We have just been informed that one the lenders we deal with are only getting through applications received by the 4th of March, that is a near 20 day delay on new applications they are considering. Why the backlog? Has the market suddenly recovered? Are they being flooded?
No, rather it is a case that in banks nearly everybody has been enlisted to work in ‘collections’ and the staff were taken from every other department, in particular the ‘new business’ section. The bank we are talking about today merged their direct channel with brokerage so even going via a branch makes no difference, the whole company has only four working underwriters.
So inasmuch as the credit explosion saw too many resources being thrown at lending and the expansion of same, the crunch is doing the exact opposite by overshooting the mark in the reduction of resources. For a publicly quoted bank to be 20 days behind means that the market is facing yet another hurdle in reaching its rational level. Lending hasn’t frozen, people are still borrowing, the rules have changed but the game has not.
Banks will lend on good collateral, at good margins and with strict criteria. This is not punitive, it is intelligent, if loose credit got us here it won’t get us out any more than you could burn healing onto a fire victim. Having said that, a twenty day delay for a preliminary response is a worse turn around time than we had in the 1970’s. So somehow lenders have found a way to reverse the efficiency of their operations by up to 35 years. If it wasn’t so tragic it would be interesting.
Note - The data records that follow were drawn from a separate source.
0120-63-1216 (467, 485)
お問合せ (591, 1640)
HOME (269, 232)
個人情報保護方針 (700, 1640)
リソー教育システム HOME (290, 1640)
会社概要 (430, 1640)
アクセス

Criteria is also a moving target, what goes one day doesn’t the next and this is causing difficulty for any people who wish to transact, if some semblence of consistency can be brought into the market it would be an aid to the adjustment and allow bottoms to occur where they should rather than where they will, we say this because it is our belief that property will overshoot the bottom in a downward trend in the same way that it overshot the true values during the bubble years.
Banks don’t have a corporate responsibility in any of the areas discussed in this post, but if they have any common sense they would ensure that criteria is consistent and understood, as well as ensuring processing is done in a timely manner, if you are getting a ‘yes’ or a ‘no’ it shouldn’t take three weeks to find out.